------ Supplied records ------

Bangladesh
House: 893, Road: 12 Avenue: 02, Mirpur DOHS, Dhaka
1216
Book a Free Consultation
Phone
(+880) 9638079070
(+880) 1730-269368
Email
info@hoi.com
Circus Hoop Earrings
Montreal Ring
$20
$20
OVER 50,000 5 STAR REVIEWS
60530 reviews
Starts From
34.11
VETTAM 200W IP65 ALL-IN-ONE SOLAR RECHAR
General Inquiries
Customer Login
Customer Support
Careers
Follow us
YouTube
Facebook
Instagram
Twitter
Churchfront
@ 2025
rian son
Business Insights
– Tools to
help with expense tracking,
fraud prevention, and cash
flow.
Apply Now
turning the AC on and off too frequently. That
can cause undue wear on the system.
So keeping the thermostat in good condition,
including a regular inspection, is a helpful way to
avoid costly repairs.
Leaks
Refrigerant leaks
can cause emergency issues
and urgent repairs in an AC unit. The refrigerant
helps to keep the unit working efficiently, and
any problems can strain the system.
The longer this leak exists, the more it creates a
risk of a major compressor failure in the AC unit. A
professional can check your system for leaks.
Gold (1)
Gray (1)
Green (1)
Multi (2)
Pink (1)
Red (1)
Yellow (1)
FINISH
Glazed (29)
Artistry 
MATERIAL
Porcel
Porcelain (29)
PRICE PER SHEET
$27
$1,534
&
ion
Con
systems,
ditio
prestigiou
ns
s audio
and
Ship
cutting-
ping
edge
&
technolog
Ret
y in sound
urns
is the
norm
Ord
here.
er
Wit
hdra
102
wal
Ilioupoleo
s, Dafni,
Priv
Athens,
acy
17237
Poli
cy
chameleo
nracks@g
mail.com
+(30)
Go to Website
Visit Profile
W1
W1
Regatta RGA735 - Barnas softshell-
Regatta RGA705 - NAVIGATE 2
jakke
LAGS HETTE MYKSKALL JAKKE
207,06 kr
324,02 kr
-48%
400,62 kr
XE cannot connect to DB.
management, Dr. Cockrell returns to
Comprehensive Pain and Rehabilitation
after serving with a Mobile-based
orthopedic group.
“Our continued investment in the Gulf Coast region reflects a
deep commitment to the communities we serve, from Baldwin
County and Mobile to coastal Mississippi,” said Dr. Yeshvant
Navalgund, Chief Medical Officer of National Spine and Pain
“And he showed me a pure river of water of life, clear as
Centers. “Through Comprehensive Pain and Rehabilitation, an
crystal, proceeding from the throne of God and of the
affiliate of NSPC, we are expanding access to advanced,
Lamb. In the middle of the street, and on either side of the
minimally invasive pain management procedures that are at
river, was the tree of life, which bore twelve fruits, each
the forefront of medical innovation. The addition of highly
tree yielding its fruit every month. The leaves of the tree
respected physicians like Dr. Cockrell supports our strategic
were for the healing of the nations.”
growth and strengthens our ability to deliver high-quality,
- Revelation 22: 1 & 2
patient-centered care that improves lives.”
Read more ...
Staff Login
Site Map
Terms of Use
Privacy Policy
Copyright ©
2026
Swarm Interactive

------
------ Supplied records ------

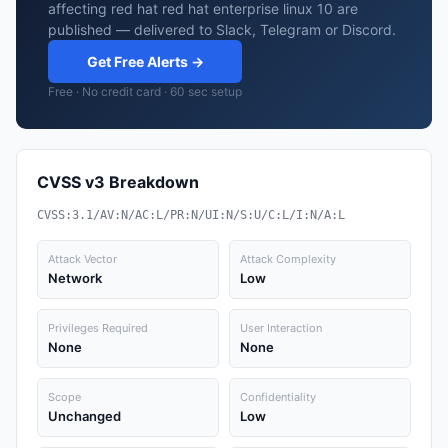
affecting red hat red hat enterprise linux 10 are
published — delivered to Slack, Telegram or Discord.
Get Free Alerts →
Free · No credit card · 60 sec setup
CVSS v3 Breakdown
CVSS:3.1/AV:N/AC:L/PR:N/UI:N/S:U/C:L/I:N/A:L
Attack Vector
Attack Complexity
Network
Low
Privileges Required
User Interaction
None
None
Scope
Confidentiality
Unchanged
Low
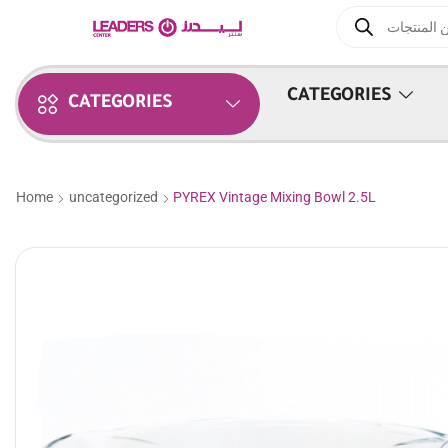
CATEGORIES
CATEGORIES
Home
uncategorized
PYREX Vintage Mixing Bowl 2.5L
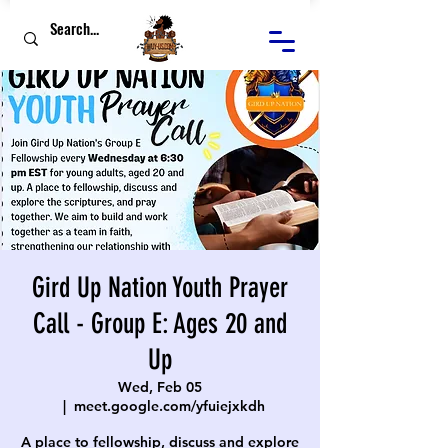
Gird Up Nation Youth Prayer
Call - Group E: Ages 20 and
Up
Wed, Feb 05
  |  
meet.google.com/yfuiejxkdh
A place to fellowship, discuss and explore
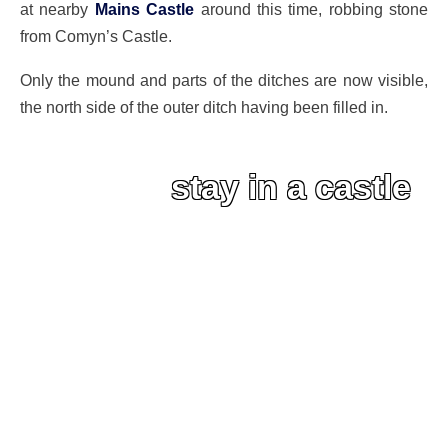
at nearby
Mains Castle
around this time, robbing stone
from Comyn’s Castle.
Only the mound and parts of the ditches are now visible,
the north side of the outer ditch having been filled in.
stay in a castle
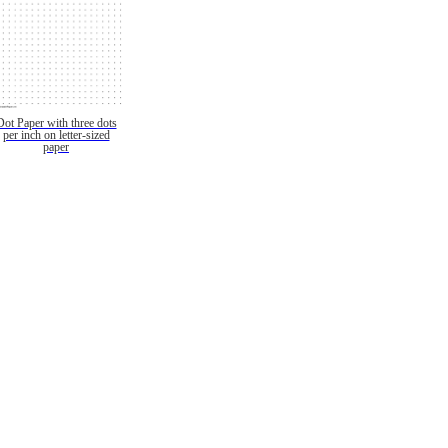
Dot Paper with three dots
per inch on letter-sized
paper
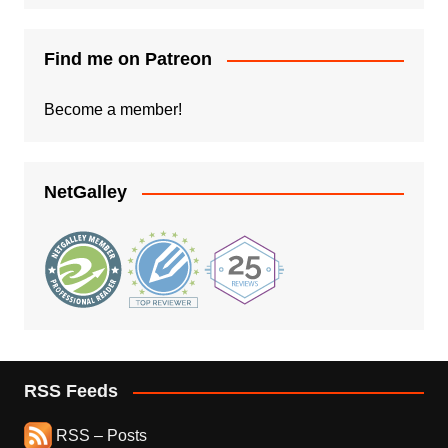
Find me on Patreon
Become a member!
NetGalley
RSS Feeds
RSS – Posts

------
------ Supplied records ------

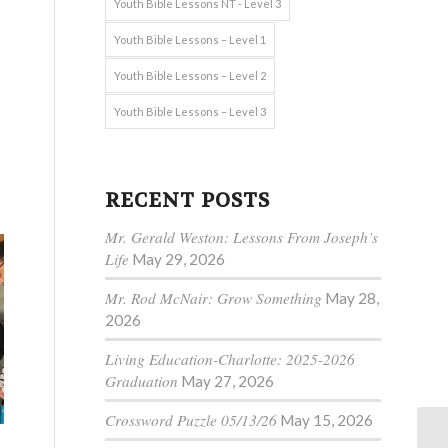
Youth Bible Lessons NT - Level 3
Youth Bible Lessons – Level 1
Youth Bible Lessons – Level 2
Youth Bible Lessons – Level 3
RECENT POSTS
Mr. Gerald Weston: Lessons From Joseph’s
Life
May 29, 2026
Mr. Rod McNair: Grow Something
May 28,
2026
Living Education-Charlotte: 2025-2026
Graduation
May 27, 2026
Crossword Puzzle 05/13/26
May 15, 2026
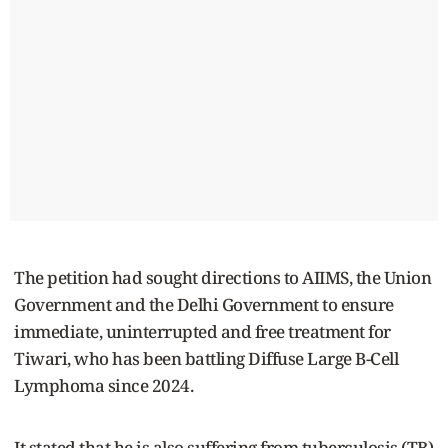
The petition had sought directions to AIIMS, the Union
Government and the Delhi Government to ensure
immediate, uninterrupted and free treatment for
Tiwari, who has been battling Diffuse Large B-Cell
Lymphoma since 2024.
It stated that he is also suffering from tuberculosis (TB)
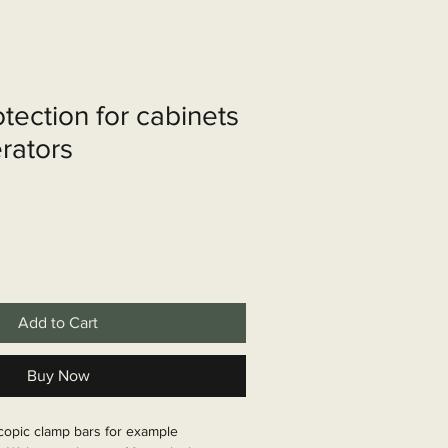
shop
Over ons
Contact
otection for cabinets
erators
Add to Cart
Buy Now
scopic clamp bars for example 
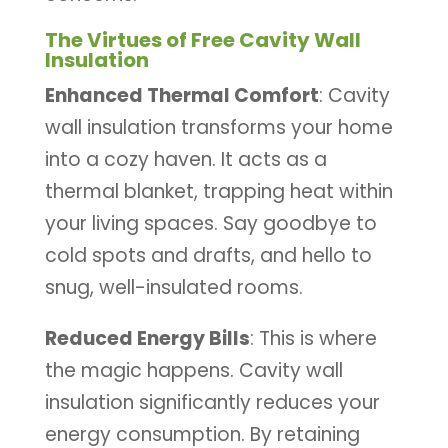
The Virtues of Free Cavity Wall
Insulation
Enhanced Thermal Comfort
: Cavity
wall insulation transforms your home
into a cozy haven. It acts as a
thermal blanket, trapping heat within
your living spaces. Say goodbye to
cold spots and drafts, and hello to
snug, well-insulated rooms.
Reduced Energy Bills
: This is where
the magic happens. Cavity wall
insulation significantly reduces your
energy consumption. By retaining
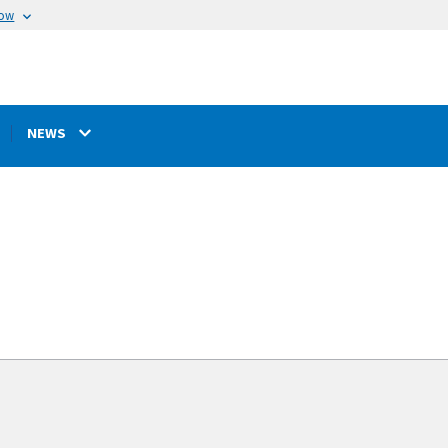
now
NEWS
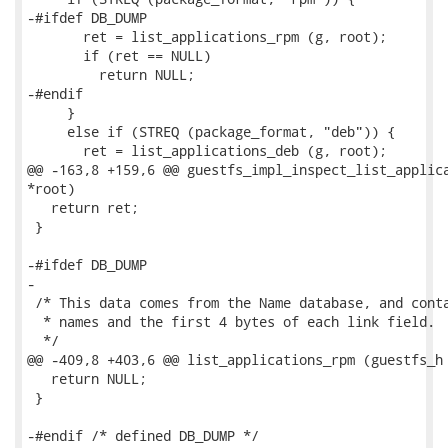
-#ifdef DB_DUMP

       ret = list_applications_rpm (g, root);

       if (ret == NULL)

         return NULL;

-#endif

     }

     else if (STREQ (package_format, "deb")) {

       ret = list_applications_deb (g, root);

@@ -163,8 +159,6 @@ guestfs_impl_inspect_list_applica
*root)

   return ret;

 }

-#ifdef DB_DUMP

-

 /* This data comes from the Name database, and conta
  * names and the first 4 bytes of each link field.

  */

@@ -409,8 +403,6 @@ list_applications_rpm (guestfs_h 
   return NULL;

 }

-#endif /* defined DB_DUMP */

------

**Problem statement**.
Only the lines above starting with the one with "- Revelation 22: 1 & 2" and going through the one with "Swarm Interactive" are to be copied, word for word and with both ends kept.

**Solution for this problem**.
- Revelation 22: 1 & 2
patient-centered care that improves lives.”
Read more ...
Staff Login
Site Map
Terms of Use
Privacy Policy
Copyright ©
2026
Swarm Interactive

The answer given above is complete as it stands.